Creating a Twitter list is a powerful way of organizing people you follow on Twitter into manageable, bite-sized groups.
For example, I wanted to pay more attention to the people in my home state of Maine, so I created a group called Mainers. (When I hit Twitter’s ceiling of 500 people in a list I created a second list called MainersToo.) I also created Industry Leaders so that I could quickly get the best information on web marketing and social media.
In short, Twitter lists allow you to separate the wheat from the chaff, and improve your signal to noise ratio. This is especially important when the list of people you follow starts to blossom.
You can also use Twitter lists to help you at your next networking conference. For example, I’m heading out to San Diego to present at the annual NAPO (National Association of Professional Organizers) conference. I wanted to start connecting with other attendees while they were still packing their well-organized travel bags, and I wanted to keep up on the conversations once the conference got into full swing. Here’s how I did it using a Twitter list:
The first thing I did was create a new Twitter list which I called napo2011. I noticed that the conference had an official hashtag: #napo2011, so I went through the people who were already using the #napo2011 hashtag and added them to the list. I also saw there was a NAPO tweetup planned during the conference, so I added all the people who said they were attending to my list as well.
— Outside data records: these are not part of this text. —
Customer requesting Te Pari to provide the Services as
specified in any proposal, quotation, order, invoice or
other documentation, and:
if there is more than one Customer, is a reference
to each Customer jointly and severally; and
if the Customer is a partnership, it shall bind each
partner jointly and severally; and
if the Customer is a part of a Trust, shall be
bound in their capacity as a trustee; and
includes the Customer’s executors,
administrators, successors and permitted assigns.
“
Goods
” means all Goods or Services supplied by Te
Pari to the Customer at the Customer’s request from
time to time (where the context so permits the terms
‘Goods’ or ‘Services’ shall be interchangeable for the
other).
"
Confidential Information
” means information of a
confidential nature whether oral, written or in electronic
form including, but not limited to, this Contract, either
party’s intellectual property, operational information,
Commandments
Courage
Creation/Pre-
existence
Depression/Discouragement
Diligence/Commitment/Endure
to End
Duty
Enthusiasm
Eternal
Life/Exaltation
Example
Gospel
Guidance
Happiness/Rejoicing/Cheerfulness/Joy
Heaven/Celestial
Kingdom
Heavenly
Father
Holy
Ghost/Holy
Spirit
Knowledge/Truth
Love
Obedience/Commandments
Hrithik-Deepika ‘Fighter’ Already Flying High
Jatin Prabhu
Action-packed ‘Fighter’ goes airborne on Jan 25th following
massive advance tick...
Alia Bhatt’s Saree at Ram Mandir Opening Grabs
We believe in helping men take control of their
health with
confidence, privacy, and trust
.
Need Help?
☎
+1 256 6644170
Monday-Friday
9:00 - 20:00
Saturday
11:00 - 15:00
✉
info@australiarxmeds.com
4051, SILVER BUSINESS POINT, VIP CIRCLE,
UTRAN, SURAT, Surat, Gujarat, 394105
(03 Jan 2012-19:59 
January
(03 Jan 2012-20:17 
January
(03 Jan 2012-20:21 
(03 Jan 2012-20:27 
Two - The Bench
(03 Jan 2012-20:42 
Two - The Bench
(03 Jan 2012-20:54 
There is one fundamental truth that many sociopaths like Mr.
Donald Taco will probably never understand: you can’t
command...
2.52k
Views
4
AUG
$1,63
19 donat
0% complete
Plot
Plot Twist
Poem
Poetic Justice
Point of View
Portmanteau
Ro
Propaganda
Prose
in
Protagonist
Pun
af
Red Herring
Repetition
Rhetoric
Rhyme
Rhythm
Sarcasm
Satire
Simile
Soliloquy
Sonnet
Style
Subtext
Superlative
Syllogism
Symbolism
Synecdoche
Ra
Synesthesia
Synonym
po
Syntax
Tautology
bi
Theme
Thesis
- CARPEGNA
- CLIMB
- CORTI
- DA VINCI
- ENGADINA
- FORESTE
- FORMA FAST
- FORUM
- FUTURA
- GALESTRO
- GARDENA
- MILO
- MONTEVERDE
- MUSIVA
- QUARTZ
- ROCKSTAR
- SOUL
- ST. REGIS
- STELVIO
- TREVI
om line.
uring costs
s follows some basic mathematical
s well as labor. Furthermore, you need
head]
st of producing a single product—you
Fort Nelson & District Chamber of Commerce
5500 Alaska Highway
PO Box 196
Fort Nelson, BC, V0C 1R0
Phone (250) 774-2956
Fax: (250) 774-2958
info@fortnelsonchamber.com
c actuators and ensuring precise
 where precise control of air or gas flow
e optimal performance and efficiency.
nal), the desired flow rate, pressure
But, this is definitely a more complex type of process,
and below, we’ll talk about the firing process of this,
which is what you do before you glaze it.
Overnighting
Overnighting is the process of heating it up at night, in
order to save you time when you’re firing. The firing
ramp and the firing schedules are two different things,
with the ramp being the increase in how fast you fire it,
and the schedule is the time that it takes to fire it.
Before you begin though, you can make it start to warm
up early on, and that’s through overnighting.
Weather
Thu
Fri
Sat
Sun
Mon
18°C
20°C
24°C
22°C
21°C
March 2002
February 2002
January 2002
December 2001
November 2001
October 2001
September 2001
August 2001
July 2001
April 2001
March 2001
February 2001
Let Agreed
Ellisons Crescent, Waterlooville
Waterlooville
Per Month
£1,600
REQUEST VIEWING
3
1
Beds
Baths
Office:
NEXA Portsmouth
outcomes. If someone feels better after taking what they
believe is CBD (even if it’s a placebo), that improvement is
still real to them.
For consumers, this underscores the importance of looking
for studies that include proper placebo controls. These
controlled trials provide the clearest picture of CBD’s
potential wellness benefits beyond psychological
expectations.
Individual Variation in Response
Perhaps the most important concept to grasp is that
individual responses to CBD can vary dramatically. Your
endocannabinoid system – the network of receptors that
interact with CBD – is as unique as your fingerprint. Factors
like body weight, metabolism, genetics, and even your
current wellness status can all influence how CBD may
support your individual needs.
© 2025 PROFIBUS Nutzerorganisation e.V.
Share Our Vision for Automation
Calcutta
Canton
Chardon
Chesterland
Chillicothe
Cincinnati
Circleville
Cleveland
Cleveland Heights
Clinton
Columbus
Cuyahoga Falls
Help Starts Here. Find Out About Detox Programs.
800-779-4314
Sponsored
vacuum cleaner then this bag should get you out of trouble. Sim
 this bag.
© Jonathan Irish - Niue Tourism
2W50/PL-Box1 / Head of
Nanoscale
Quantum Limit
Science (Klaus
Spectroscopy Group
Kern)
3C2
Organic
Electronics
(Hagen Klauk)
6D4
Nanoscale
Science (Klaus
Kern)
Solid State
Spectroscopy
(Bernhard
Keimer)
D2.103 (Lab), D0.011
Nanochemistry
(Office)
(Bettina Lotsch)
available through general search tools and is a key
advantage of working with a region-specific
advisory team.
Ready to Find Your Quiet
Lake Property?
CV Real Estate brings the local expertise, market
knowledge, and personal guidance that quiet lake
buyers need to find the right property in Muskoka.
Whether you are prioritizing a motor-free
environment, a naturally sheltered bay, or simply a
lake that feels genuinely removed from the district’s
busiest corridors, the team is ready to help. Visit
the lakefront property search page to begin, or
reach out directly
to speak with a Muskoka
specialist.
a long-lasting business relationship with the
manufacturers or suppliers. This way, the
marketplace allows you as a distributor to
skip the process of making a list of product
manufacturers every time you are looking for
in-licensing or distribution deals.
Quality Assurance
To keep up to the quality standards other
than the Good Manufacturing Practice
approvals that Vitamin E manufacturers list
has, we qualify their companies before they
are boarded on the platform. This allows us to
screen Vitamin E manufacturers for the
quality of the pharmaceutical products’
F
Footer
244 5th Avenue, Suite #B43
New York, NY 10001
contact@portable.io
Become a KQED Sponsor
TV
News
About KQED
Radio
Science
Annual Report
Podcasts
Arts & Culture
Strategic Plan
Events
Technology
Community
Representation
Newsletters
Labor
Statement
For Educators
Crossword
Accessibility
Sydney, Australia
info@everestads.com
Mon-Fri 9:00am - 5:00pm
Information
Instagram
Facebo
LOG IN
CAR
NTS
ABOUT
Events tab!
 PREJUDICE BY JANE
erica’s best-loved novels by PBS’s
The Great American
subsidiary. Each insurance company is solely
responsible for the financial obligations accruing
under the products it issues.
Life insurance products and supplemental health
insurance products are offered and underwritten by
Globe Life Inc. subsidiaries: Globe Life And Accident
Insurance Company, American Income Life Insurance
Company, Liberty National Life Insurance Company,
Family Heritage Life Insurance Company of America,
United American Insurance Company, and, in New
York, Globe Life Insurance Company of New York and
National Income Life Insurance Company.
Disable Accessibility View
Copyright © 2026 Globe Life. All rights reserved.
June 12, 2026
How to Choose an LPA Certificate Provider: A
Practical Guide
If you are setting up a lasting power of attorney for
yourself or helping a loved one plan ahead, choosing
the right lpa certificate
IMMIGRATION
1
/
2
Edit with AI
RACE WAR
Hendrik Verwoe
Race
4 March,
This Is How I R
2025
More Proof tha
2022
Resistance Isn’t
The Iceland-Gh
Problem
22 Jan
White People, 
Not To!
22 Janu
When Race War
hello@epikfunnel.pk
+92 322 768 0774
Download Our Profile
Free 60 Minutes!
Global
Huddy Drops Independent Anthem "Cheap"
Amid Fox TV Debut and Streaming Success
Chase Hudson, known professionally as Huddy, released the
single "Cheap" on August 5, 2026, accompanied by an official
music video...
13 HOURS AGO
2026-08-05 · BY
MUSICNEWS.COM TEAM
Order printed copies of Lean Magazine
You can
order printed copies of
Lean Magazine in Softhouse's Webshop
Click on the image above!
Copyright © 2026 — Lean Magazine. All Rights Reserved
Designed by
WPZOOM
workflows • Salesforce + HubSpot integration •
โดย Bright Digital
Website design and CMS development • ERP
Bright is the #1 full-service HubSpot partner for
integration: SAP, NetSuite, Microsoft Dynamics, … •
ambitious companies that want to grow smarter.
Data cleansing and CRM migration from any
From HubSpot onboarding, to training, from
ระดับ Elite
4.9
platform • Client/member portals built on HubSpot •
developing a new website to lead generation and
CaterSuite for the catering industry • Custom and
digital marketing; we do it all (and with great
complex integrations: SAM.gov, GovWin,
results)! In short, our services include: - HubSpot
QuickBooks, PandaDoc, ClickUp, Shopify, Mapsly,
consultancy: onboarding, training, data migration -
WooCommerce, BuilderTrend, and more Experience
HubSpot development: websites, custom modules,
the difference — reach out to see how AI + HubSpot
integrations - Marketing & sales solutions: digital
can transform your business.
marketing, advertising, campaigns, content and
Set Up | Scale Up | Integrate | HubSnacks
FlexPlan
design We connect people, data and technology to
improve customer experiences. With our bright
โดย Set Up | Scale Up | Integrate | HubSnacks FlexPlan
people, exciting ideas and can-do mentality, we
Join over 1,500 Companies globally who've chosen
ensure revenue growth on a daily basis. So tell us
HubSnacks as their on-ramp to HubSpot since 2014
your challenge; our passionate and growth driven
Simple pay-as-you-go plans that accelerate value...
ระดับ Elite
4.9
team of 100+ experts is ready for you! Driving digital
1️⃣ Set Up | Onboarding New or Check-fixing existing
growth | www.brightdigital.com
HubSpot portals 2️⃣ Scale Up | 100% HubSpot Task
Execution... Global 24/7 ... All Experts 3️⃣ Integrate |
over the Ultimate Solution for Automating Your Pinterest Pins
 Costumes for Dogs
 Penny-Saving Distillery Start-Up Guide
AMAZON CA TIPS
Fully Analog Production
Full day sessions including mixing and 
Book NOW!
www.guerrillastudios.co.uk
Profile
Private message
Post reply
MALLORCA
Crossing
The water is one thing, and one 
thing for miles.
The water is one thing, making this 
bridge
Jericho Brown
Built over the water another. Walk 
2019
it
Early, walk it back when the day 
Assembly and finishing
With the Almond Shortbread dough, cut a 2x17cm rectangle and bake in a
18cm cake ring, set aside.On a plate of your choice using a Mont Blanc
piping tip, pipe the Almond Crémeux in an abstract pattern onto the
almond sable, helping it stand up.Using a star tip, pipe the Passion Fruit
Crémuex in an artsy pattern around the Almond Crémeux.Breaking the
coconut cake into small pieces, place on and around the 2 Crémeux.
I then tweeted out that I had created a list of NAPO 2011 attendees:
I started a list of people attending #napo2011 If you’re going & not on it, let me know! Please RT! http://bit.ly/gJWSXQ
I also DM’d (short for Direct Message, aka a private message) to some of the attendees I was friendly with, asking them for a retweet, which most of them did. After that, a number of people retweeted my message and also asked to be added to the list, which I immediately did.
Obviously, and selfishly, cultivating this list doesn’t hurt my visibility, and will hopefully get some more people to attend my presentations at the conference, as well as increase my Twitter followers.
Now, anyone who’s attending the NAPO conference will be able to easily follow the conversation of attendees by following or subscribing to this list; in fact, even those who were unable to make the conference this year will be able to stay on top of the trends and topics being presented by following the napo2011 list.
While it’s true that people could follow the #napo2011 hash tag, the downside is that many people neglect to add a conference hashtag to every tweet; it really depends on the conference.
This technique can work just as well for a big conference like BlogWorld or SXSW, with a small twist. Obviously, there are too many people on Twitter who attend these type of events to be put on just one list. Plus, most of them are savvy enough to be tagging all their tweets with #bweny or #sxsw. However, I’ll often start a small, cultivated list of people who I want to meet at these events, then add more people to that list as I meet them during the event. That helps me easily keep tabs on my new friends, see which sessions they’re attending, and where they want to meet up afterward for a beer.
Pro Tip: Don’t neglect to put yourself on your lists.